Activity -
Look below for the line with "bleu de Donald contraste fortement, attirant". Retype it and every line after it to the end, exactly, but leave out the pictures.

Records for the task -
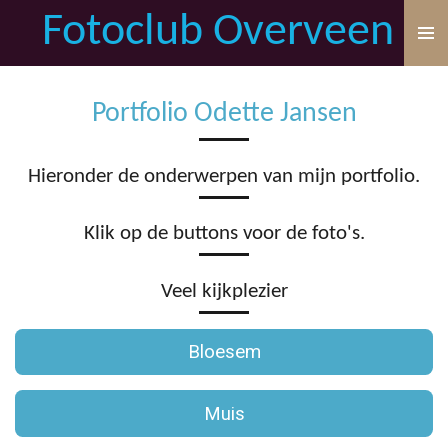
Fotoclub Overveen
Ga
direct
naar
de
Portfolio Odette Jansen
hoofdinhoud
Hieronder de onderwerpen van mijn portfolio.
Klik op de buttons voor de foto's.
Veel kijkplezier
Bloesem
Muis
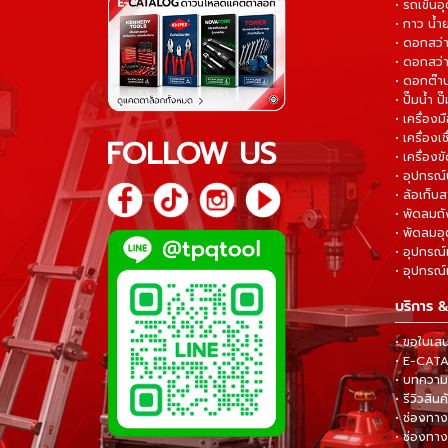
• รถเข็น
• กาว น้ำ
• ดอกสว
• ดอกสว่า
• ดอกต๊า
• ปั๊มน้ำ ป
• เครื่อง
• เครื่องเช
FOLLOW US
• เครื่องขั
• อุปกรณ์
• ล้อเก็บ
• พัดลมถ
• พัดลมอ
• อุปกรณ์
• อุปกรณ์แ
บริการ &
• ขอใบเส
• E-CA
• บทความส
• รีวิวสินค
• ช่องทาง
• ช่องทาง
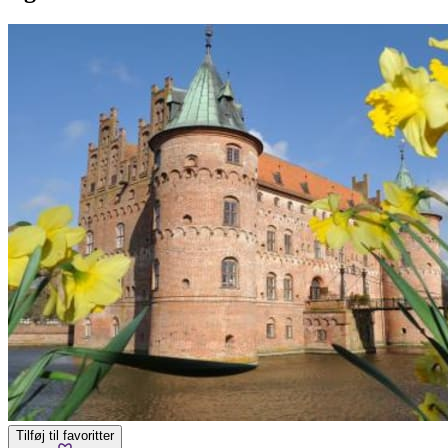
Tilføj til favoritter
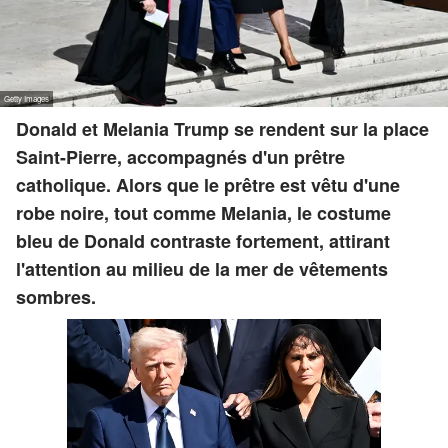
Donald et Melania Trump se rendent sur la place
Saint-Pierre, accompagnés d'un prêtre
catholique. Alors que le prêtre est vêtu d'une
robe noire, tout comme Melania, le costume
bleu de Donald contraste fortement, attirant
l'attention au milieu de la mer de vêtements
sombres.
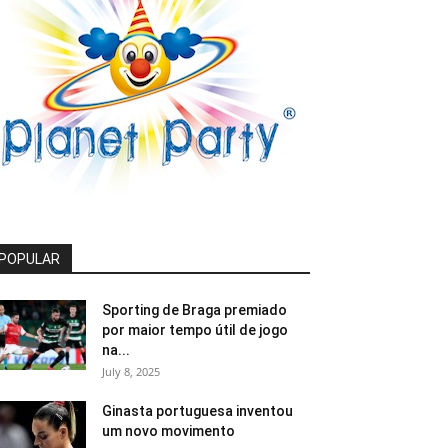
POPULAR
Sporting de Braga premiado
por maior tempo útil de jogo
na...
July 8, 2025
Ginasta portuguesa inventou
um novo movimento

Written response -
bleu de Donald contraste fortement, attirant
l'attention au milieu de la mer de vêtements
sombres.
POPULAR
Sporting de Braga premiado
por maior tempo útil de jogo
na...
July 8, 2025
Ginasta portuguesa inventou
um novo movimento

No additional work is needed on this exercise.